## Exercise aim
Reproduce the data below verbatim from the line containing "rmation about your" through its final line, and produce nothing more.

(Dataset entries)
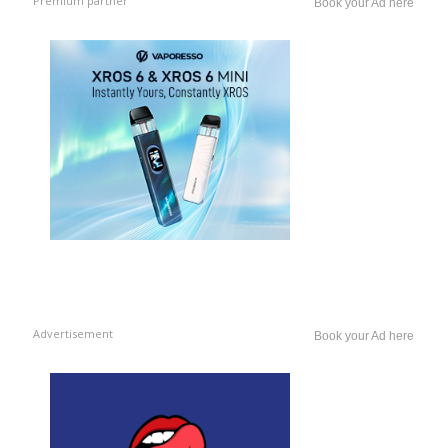
Premium partner
Book your Ad here
Advertisement
Book your Ad here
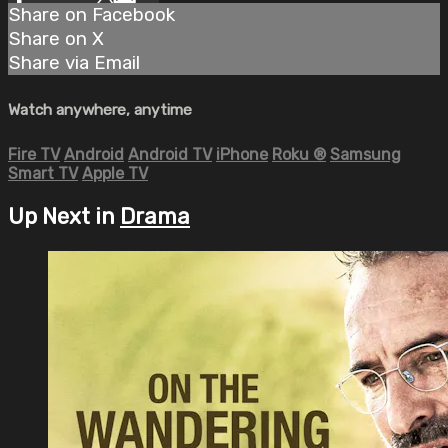
Share on Facebook
Share on X
Share via Email
Watch anywhere, anytime
Fire TV
Android
Android TV
iPhone
Roku
®
Samsung
Smart TV
Apple TV
Up Next in
Drama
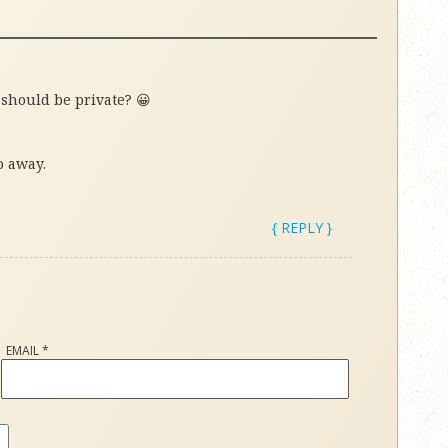
 should be private? 😀
o away.
{ REPLY }
EMAIL
*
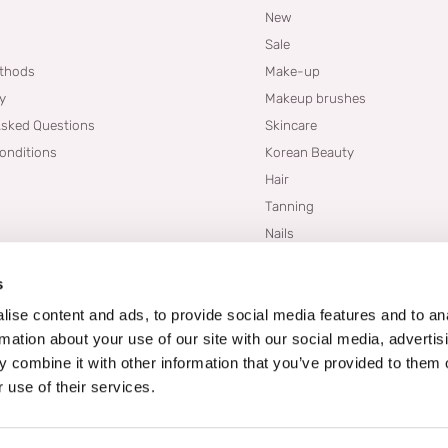
New
Sale
thods
Make-up
cy
Makeup brushes
Asked Questions
Skincare
onditions
Korean Beauty
Hair
Tanning
Nails
Dupes
s
Brands
Blogs
ise content and ads, to provide social media features and to an
rmation about your use of our site with our social media, advertis
 combine it with other information that you’ve provided to them o
 use of their services.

## Answer to the problem
rmation about your use of our site with our social media, advertis
 combine it with other information that you’ve provided to them o
 use of their services.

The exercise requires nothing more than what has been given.